Meeting a wide range of financial needs
Companies in a wide array of industries and in various business lifecycle stages use factoring for many reasons, including working capital, bridge financing, debt refinancing, early-stage financing, growth and acquisition financing, financing of U.S. subsidiaries, leverage buyouts or turnaround or debtor-in-possession financing. Factoring from Prestige Capital offers a flexible financing solution for the following uses:
A measure of both a company’s efficiency and its short-term financial health, working capital is the cash a business requires to fund day-to-day operations. At times, working capital constraints occur due to rapid growth, seasonality, delayed customer payments, and other unexpected events. Factoring provides immediate access to cash for business owners.
This type of financing is a short-term financing solution that is used until a company secures permanent financing or removes an existing obligation. It allows a business to meet current obligations by providing immediate cash flow from factoring its accounts receivable.
When a company enters or exits a growth stage, is experiencing financial or operational challenges, or has outgrown its current bank, it is likely time to secure replacement financing. Factoring is a very powerful financing tool and should be considered by business owners when going through periodic refinancing exercises.
Entrepreneurs often lack the operating history necessary to raise capital to finance a business. Factoring is often used by startups to provide the capital necessary to get a business off the ground.

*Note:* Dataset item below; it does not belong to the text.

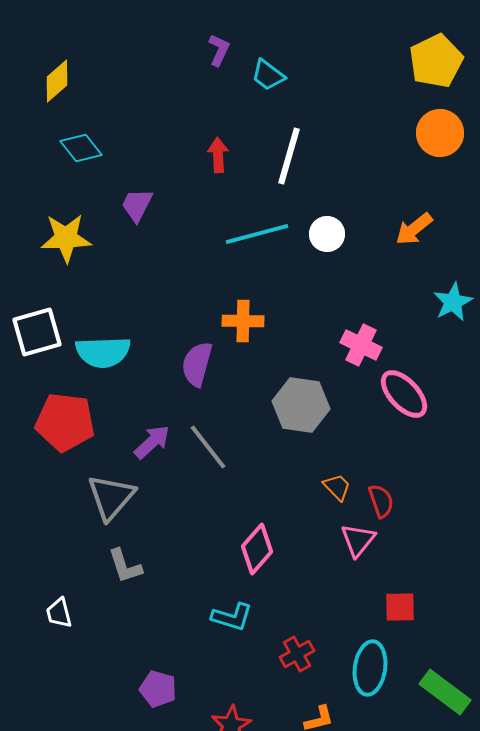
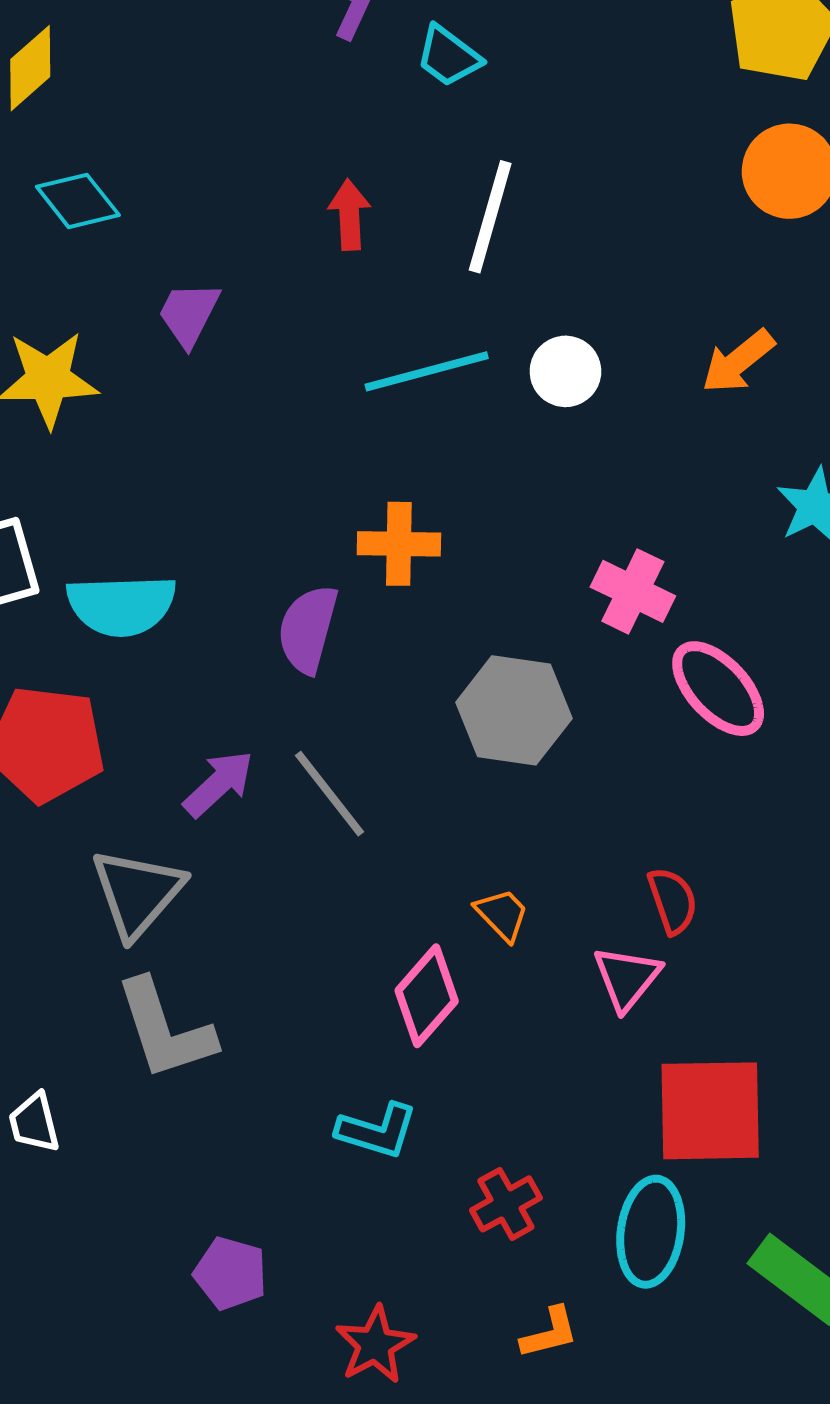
orange trapezoid: (337, 487) -> (502, 915), moved
gray L-shape: (125, 566) -> (165, 1030), size x1.5
red square: (400, 607) -> (710, 1111), size x1.8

Typically, as a company grows so does its need for financing. Companies need to have ready capital to take advantage of opportunities, whether organic growth or acquisition. Factoring provides peace of mind and reliable financing.
Foreign business, entities looking to enter the U.S. market may create a U.S. subsidiary to manage operations and hold title to U.S. assets. Prestige provides creative global solutions to U.S. subsidiaries to grow their business and improve liquidity resulting from the sale of accounts receivables.

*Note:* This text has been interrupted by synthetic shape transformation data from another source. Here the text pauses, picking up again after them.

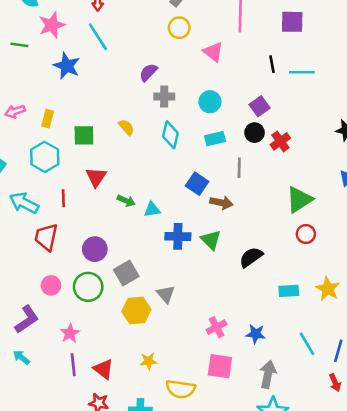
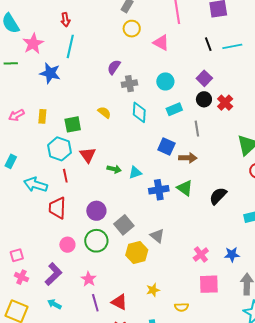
cyan line: (98, 37) -> (70, 46), turned 55
cyan hexagon: (45, 157) -> (59, 149), moved
yellow semicircle: (181, 389) -> (182, 307), size x0.6

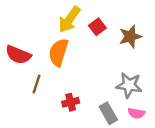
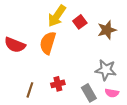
brown line: (37, 84) -> (30, 90), moved

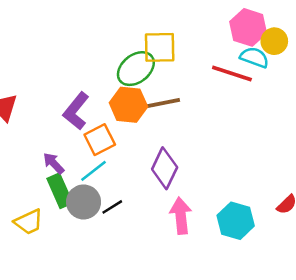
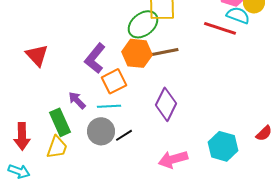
cyan line: (94, 171) -> (109, 106), turned 35
green rectangle: (60, 191) -> (60, 122), moved
pink arrow: (181, 216) -> (173, 159), moved, turned -100
yellow trapezoid: (29, 222) -> (57, 147), turned -45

With factoring, acquiring companies can turn the accounts receivable of a target company into immediate cash flow to acquire the company and provide for its ongoing capital needs.
Timing is critical when a company is in distress or underperforming. Turnaround financing is used by under-performing businesses that are not achieving their full potential. DIP Financing is provided to companies who have filed for bankruptcy protection and reorganization under Chapter 11 of the U.S. Bankruptcy Code for post-petition needs. The principals at Prestige Capital have extensive experience working with companies operating while in bankruptcy.